As Earth science data archives and data density continue to increase, traditional science workflows of data download, conditioning, and analysis become more and more unwieldy. Network bandwidth, local storage, and computer performance all place cost and time constraints that an investigator must account for before science and hypothesis testing can begin.
Virtualized datasets offer a pathway to navigate around these issues; these lightweight reference files can be used to access an entire data record using Python packages like Xarray. From there, users can quickly subset to their region and timespan of interest, eliminating the need to download and subset thousands of files and terabytes of data. This presents a new pathway for both streamlined data access and improved science workflows where a user can easily iterate over datasets, change space and time bounds, and quickly compare complementary datasets.

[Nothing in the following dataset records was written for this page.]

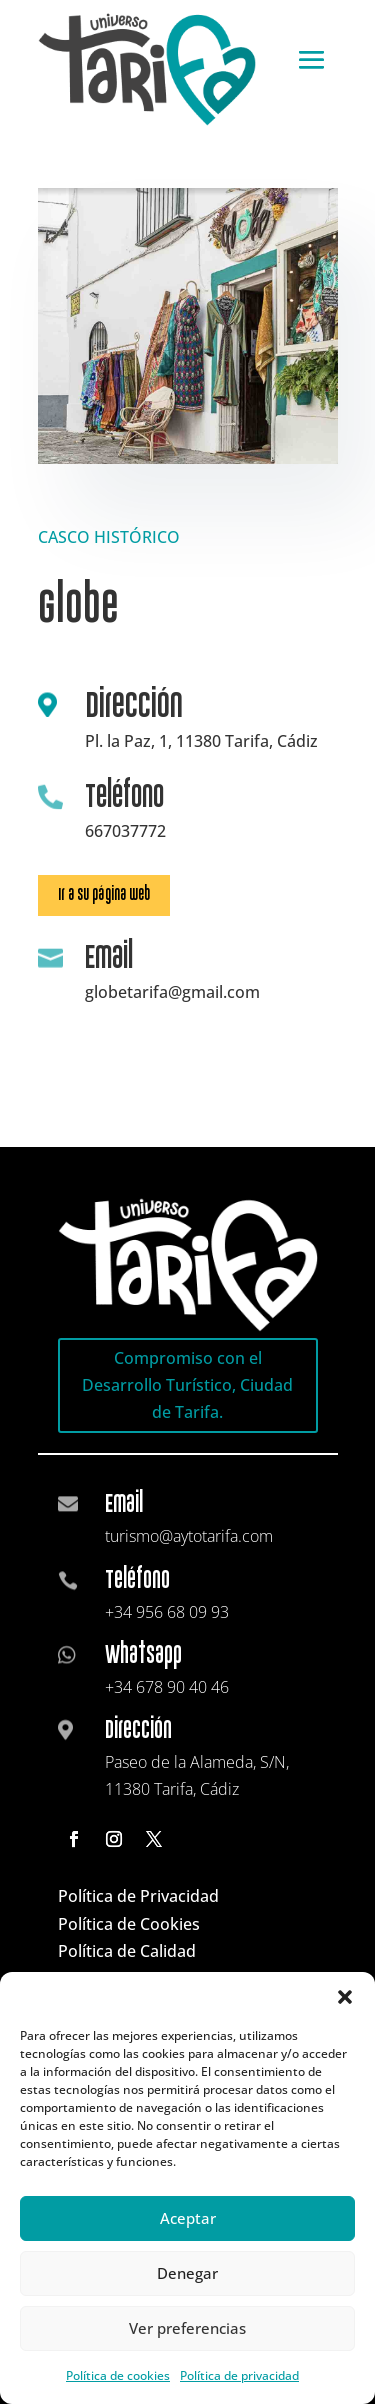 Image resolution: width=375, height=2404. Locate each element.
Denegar (187, 2273)
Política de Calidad (127, 1951)
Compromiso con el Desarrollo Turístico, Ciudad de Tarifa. (187, 1385)
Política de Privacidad (138, 1896)
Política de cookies (118, 2375)
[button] (345, 1997)
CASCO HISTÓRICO (109, 537)
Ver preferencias (187, 2328)
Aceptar (188, 2218)
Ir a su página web (104, 894)
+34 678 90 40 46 (167, 1687)
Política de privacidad (239, 2375)
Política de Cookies (129, 1924) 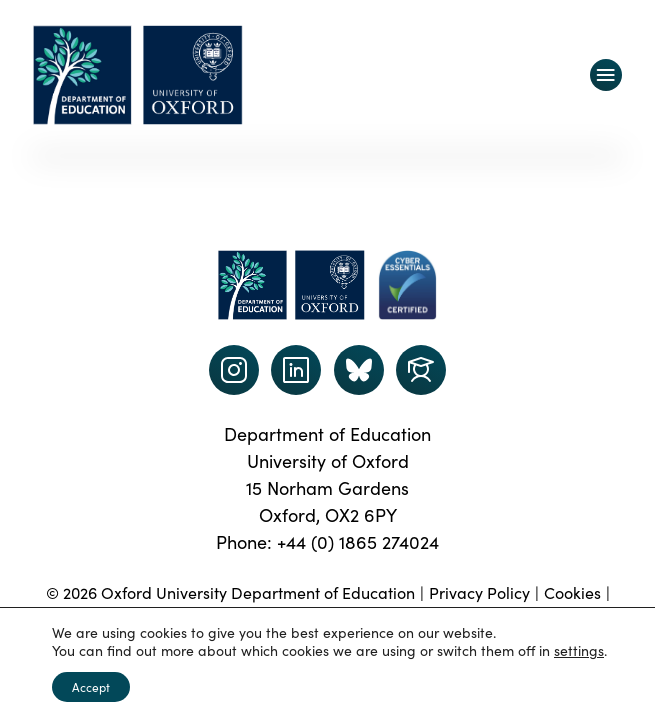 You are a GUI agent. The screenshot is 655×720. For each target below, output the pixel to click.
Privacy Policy (479, 592)
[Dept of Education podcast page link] (359, 370)
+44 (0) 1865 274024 (358, 541)
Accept (91, 686)
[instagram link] (234, 370)
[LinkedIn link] (296, 370)
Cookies (572, 592)
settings (579, 650) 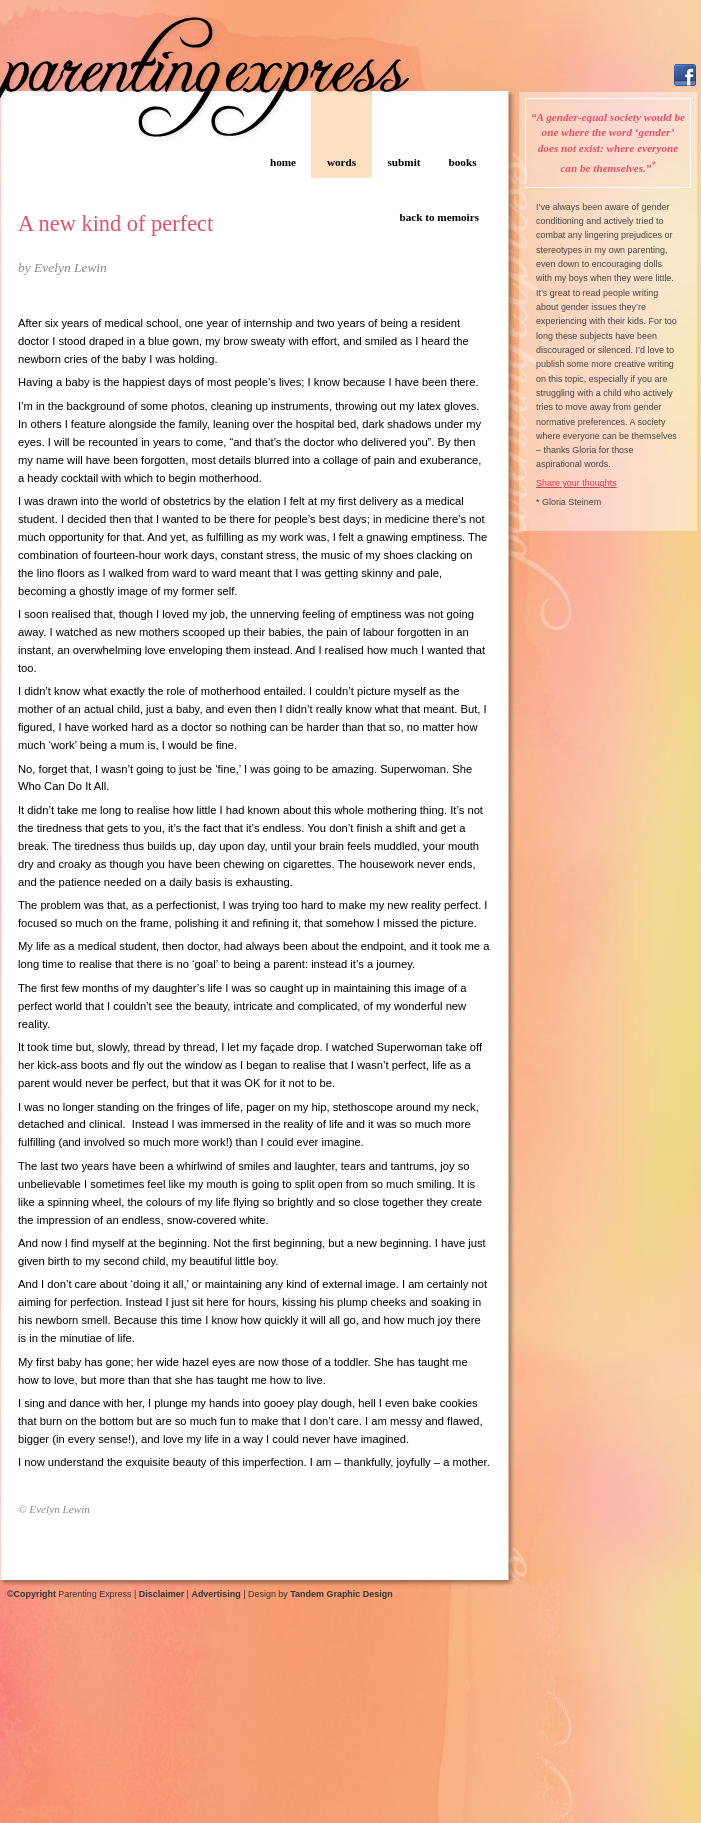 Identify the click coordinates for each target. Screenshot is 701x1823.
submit (404, 162)
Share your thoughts (576, 483)
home (283, 162)
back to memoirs (439, 217)
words (341, 162)
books (463, 162)
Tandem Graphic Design (341, 1594)
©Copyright (31, 1594)
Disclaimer (161, 1594)
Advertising (215, 1594) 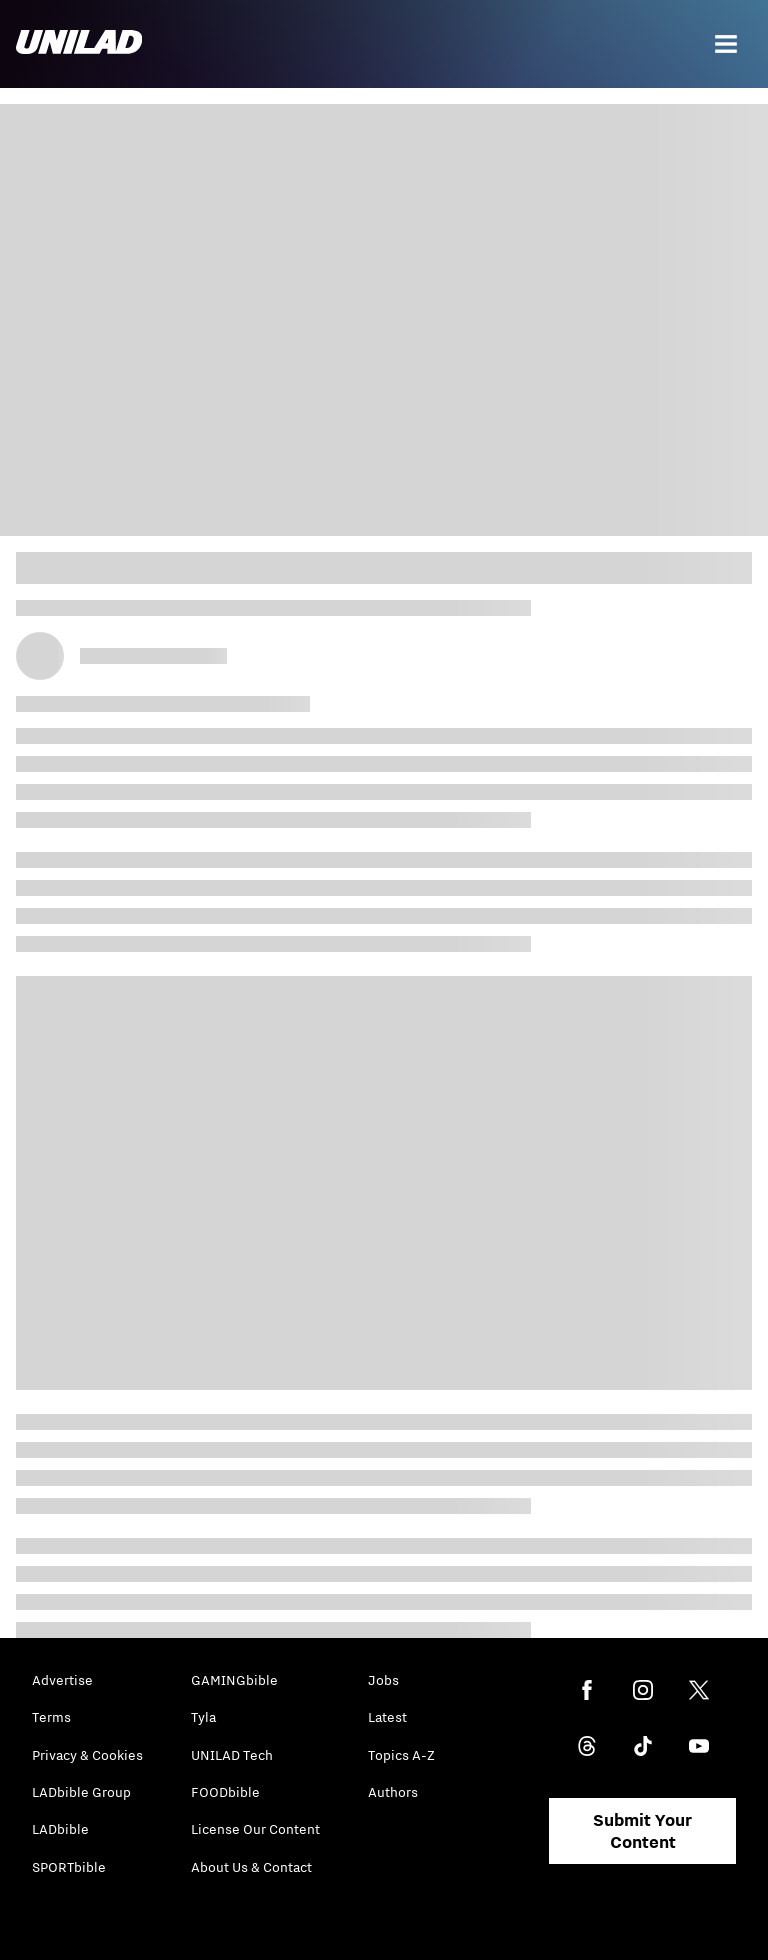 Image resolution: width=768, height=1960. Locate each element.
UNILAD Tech (232, 1755)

NASA’s Physical Oceanography Distributed Active Archive Center (PO.DAAC) has created 10 virtualized datasets covering ocean currents, winds, bottom pressure, sea surface height, salinity, and temperature from satellite observations and ocean models. In this webinar, we will briefly describe the fundamentals of the technology and demonstrate how to use it in Python scripts and notebooks. We also present performance metrics from computing a regional mean time series of satellite records 25-40 years in length, showing a full order of magnitude improvement in compute time compared to traditional access and methods.
Lastly, we will present examples of utilizing virtual datasets to conduct real world science investigations, including interdisciplinary relationships between wind and ocean response during upwelling events, Indian Ocean Dipole surface characteristics, and the ocean response to El Niños.